Depending on the grade of Barrett’s esophagus, Dr. Ertan and his team perform outpatient endoscopy ablation procedures. “Bill B. is an example of how well these treatments can work to eliminate Barrett’s esophagus, with additional precancerous changes, and prevent the formation of esophageal adenocarcinoma,” he says. “Credit is also given to Bill B. for his own efforts to modify his lifestyle and control his diet.”

“When I learned I was close to developing esophageal cancer, I took immediate action,” Bill B. recalls. “I was referred to Dr. Ertan and I had confidence in him and his staff right away. They are wonderful.”

Bill B. had radiofrequency ablation (RFA) delivered through an endoscope inserted into the esophagus to eliminate Barrett’s and its further precancerous cells. However, after the successful elimination of Barrett’s, his reflux symptoms continued. Recently three endoscopic (endoluminal) antireflux procedures may be helpful to prevent patients ‘ reflux symptoms and minimize precancerous Barrett’s esophagus recurrence. One of these endoscopic (endoluminal) anti-reflux procedures is Stretta, a minimally invasive non-surgical treatment option that is a valuable and safe tool in the management of GERD and possibly minimizes Barrett’s esophagus recurrence.

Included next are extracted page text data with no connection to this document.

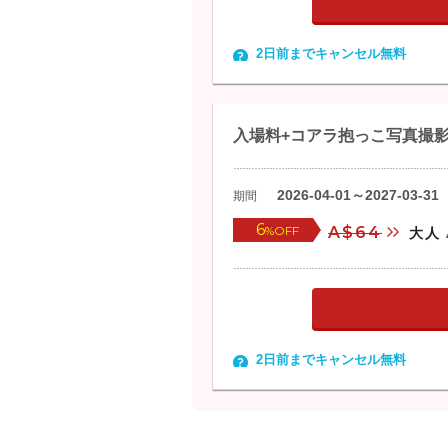
2日前までキャンセル無料
入場料+コアラ抱っこ写真撮
2026-04-01～2027-03-31
期間
6
%OFF
A$64
大人
2日前までキャンセル無料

“The Stretta is an endoscopic outpatient procedure that delivers radiofrequency energy to the muscle layer at the distal esophagus and proximal stomach to improve barrier function and to minimize reflux events. According to multiple clinical studies and our own experience with Stretta, it is effective and has minimal adverse events,” adds Dr. Ertan.

“I was one of the first patients to have the Stretta procedure in Houston,” says Bill B. “After my Barrett’s esophagus with additional precancerous cells were successfully eliminated by the RFA procedure, I had a Stretta procedure by Dr. Ertan. Then I discontinued my long-term reflux medications completely and I have no more reflux symptoms. I am grateful for Dr. Ertan’s expertise, skills and his outstanding team.”

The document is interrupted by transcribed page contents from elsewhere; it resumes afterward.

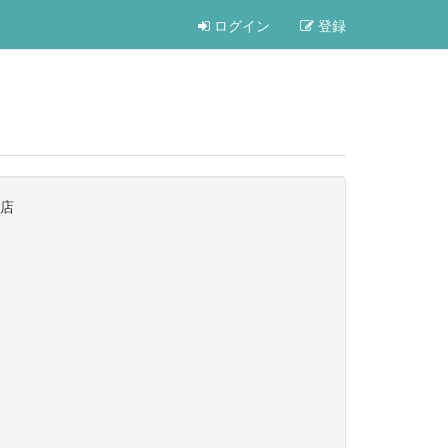
ログイン
登録
園店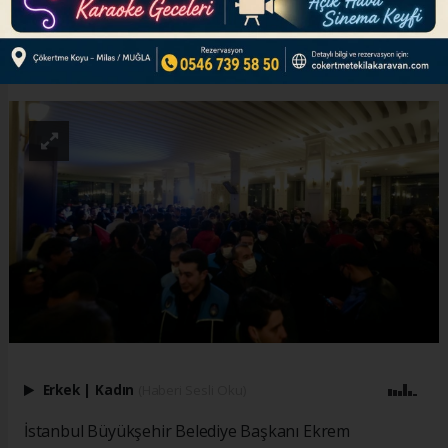
ABONE OL
Erkek
|
Kadın
(Haberi Sesli Oku)
İstanbul Büyükşehir Belediye Başkanı Ekrem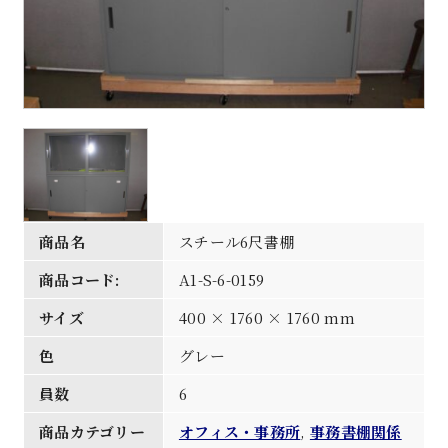
商品名
スチール6尺書棚
商品コード:
A1-S-6-0159
サイズ
400 × 1760 × 1760 mm
色
グレー
員数
6
商品カテゴリー
オフィス・事務所
,
事務書棚関係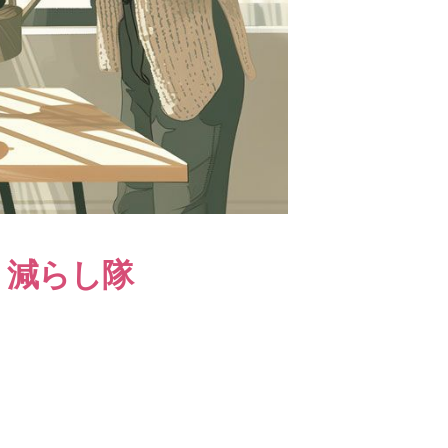
、減らし隊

At Memorial Hermann, patients with Barrett’s esophagus receive multidisciplinary care from a team of expert gastroenterologists, pathologists, radiologists, oncologists and surgeons.

“This will not get better on its own”

“I tell people to ask their doctor about their symptoms and learn if they have Barrett’s esophagus,” says Bill B. “There are life-saving options to keep Barrett’s from developing into cancer and my advice is don’t wait too long. This will not get better on its own.”

He is very upbeat and grateful for everything Dr. Ertan and his team have done. Bill B. enjoyed a thriving career in the oil and gas industry for 30+ years before his recent retirement. Even when he had a demanding work schedule he monitored his eating habits. “I was always conscientious about my diet and I continue to be diligent. I don’t eat spicy foods, tomatoes, caffeine, carbonated drinks and I do not overeat or eat too late in the evening.”

He appreciates how supportive his family is. He has been married to his wife for 45 years and they have three grown children.

It is not unusual to spot Bill B. riding around his neighborhood on his bicycle and logging 11 miles a day. Another hobby he enjoys is drilling shallow water wells. He is very happy that he has plenty of stamina to enjoy life.

“I think people would be surprised to know that they can be at risk for esophageal cancer and yet they think they are just battling normal heartburn,” he says.